Psychologist Iryna Basista
Photo: https://www.facebook.com/irabasista
How has your professional life changed since February 24th?
At the time, I was a young mother and was planning to expand my practice and reach more clients in the early spring. I am also a trainer at the International Center for Development and Leadership, and before the full-scale war, we were training specialists working with children. When the full-scale war broke out, a colleague called me and we decided that we would work online, so we launched an advertising campaign. I was providing crisis counseling. My clients were mostly mothers with children who had left for safe places and abroad. There were a lot of requests and a lot of work. In terms of workload, I felt that the work with crisis cases was twice as much, but I also realized that this work kept me psychologically alive.
When did you start working with people who have lost their loved ones?
I have been working with such cases since 2014. At first, I held group sessions for families who had lost their loved ones during the Maidan, then there were many trainings in various formats, off-site training sessions, and that’s where I gained a lot of experience. In May, I was offered to participate in the “Recovery during the War” project, but I didn’t attend it because I have a small child and there was no one to look after my son. When everything was set up, I worked with groups and organized work with my clients.
During the project, did you work only with women or did you have experience working with children, as well?
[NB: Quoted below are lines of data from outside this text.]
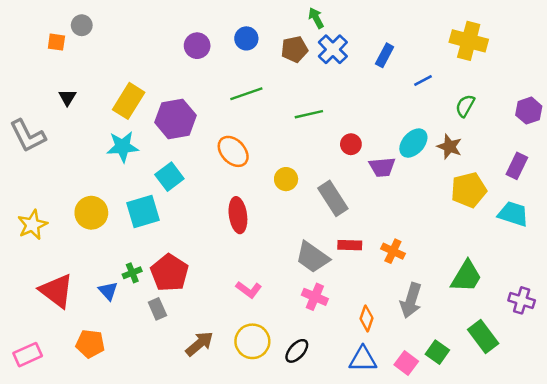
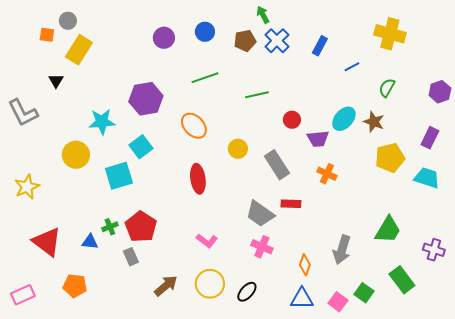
yellow rectangle: (129, 101) -> (79, 50), moved
yellow circle: (91, 213) -> (76, 155), moved
orange cross: (393, 251) -> (327, 174), moved
blue triangle: (108, 291) -> (90, 242), turned -42

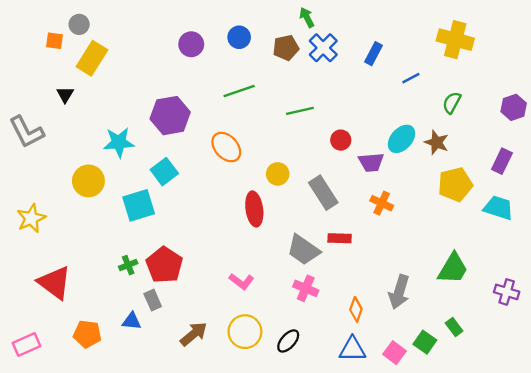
red ellipse: (198, 179) -> (254, 209), moved
blue triangle: (90, 242) -> (132, 321), moved
green rectangle: (402, 280) -> (454, 327), moved, size x0.6

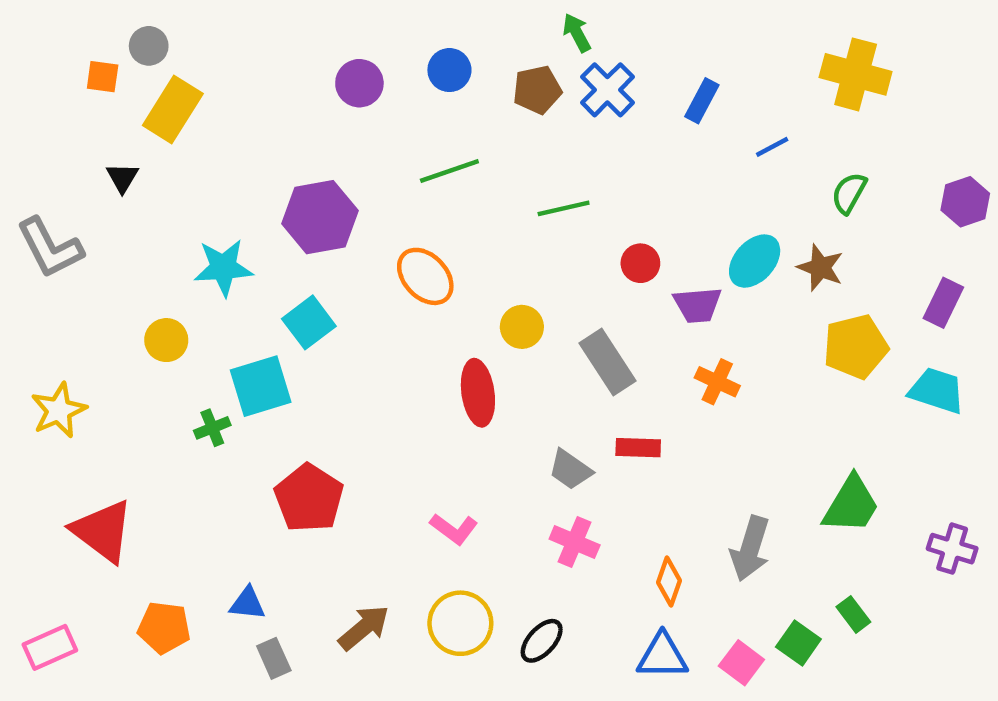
yellow circle: (88, 181) -> (166, 340), size x0.7
gray trapezoid: (303, 250) -> (570, 470), size x0.7
green cross: (128, 265) -> (212, 428), moved
gray rectangle: (153, 300) -> (274, 658), moved

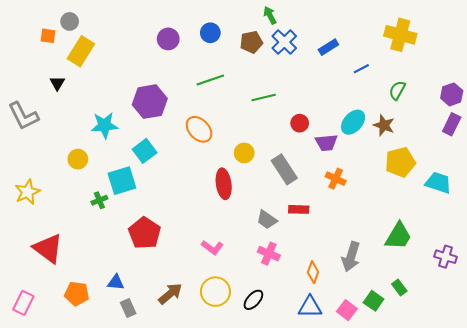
blue rectangle: (702, 101) -> (328, 47), turned 30
purple rectangle: (943, 303) -> (452, 124), moved
pink rectangle: (50, 647) -> (23, 303), turned -40

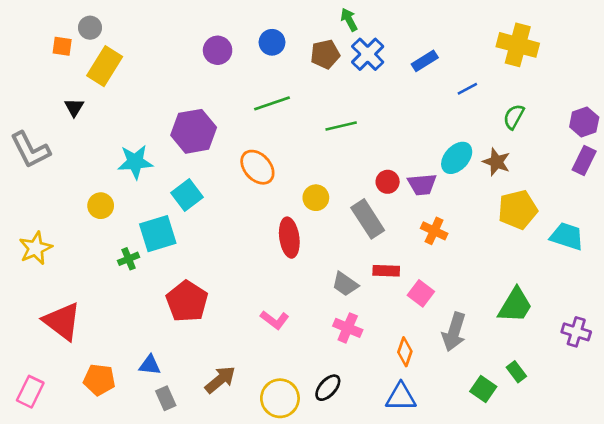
red circle: (300, 123) -> (388, 182), moved
yellow circle: (215, 292) -> (280, 398), moved
pink square: (347, 310) -> (421, 293), moved

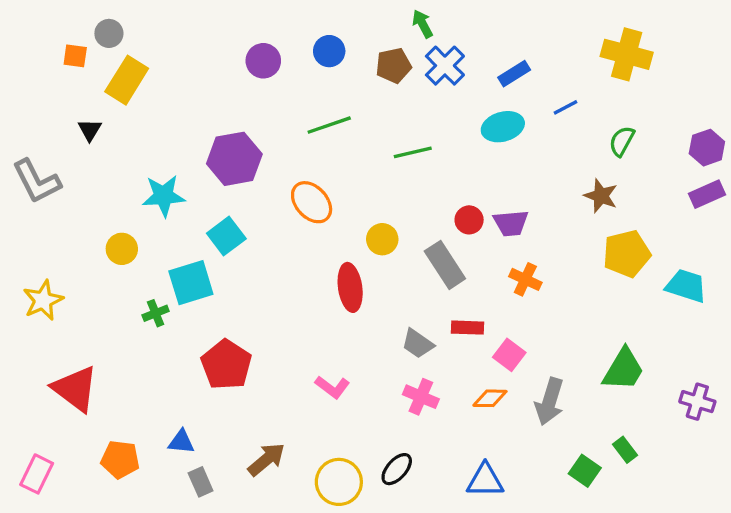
cyan ellipse: (457, 158) -> (503, 127), moved, turned 32
purple rectangle: (584, 161) -> (707, 194), turned 40
orange diamond: (405, 352) -> (490, 398), moved, turned 72

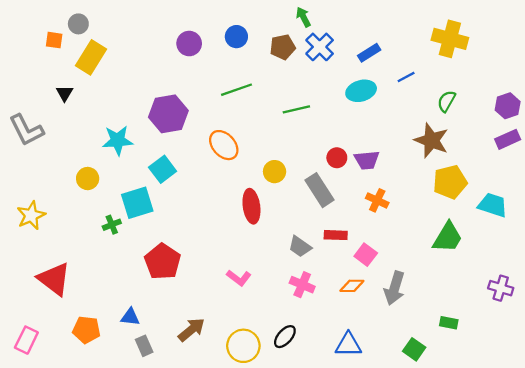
brown star: (601, 196) -> (431, 140), size x1.4
green trapezoid: (623, 369) -> (448, 237), moved
green rectangle: (625, 450) -> (449, 323), turned -42
green square: (585, 471) -> (414, 349), moved

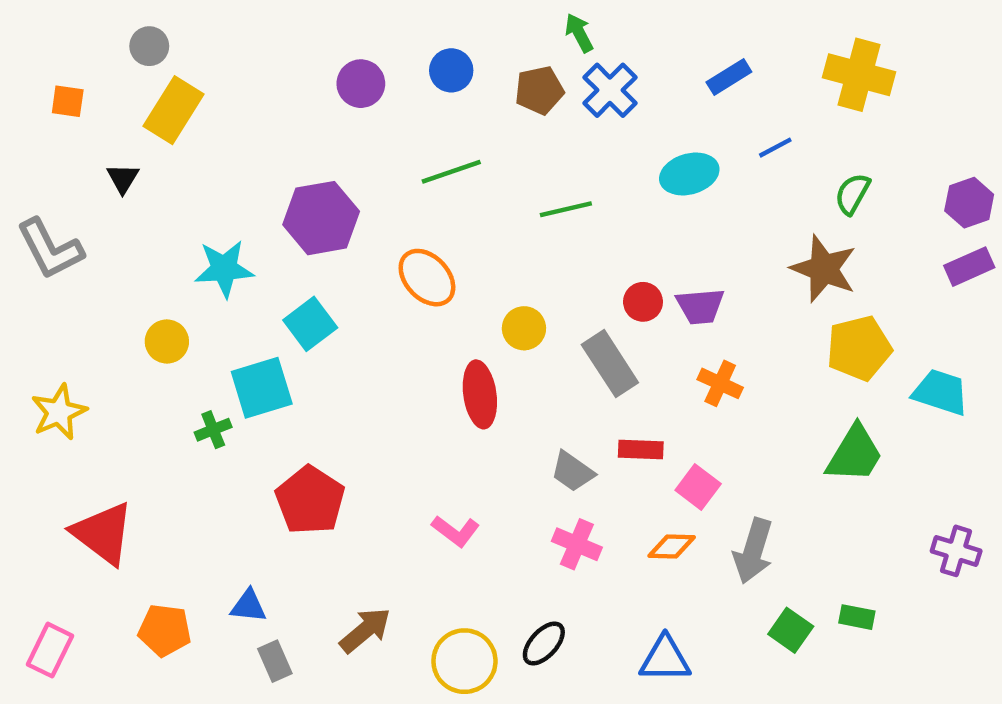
orange square: (54, 40) -> (68, 101), moved
blue rectangle: (369, 53) -> (729, 77), moved
green square: (414, 349) -> (791, 630), moved

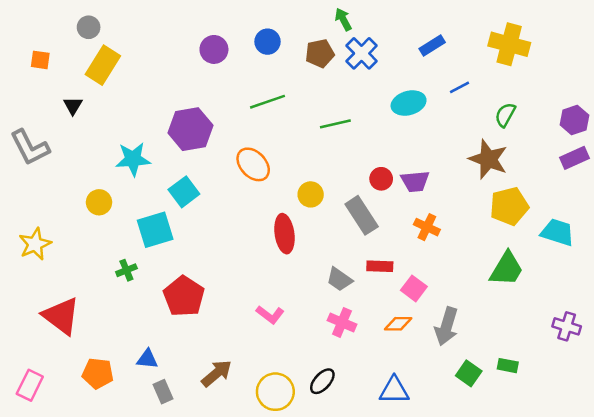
green cross: (213, 430) -> (126, 270), moved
I did not work with children in the context of war. I have a 3-year-old, and I realized that I would be delving into such a complex topic more than necessary, so I avoided that risk. I have worked and keep on working with women who are waiting for their husbands to come back from captivity. We agreed to say that these are not men who are fighting, but men who are protecting us. There are so many stories that have impressed me because the experience we are going through now is complex and incredible at the same time.
How can we help and support someone who is going through a loss?
Firstly, we can ask them directly how we can help. Each person is the best expert in their own life, so asking is the best thing we can do. Secondly, we must take the initiative, because when a person has a trauma, they tend to close in on themselves. That is why I advise relatives, family, and friends to pay more attention to their loved ones, and to tell them that they are ready to listen and support them.
How do you personally manage to keep yourself together and help others at the same time?
Before the full-scale war, our community organized a support group. After February 24th, we held meetings every day. It was our small circle of support. My mother, son, and husband know how to support me properly. Since 2012, I have been undergoing therapies in various formats, I continue individual therapy. Supervision is my value, and I promote it everywhere.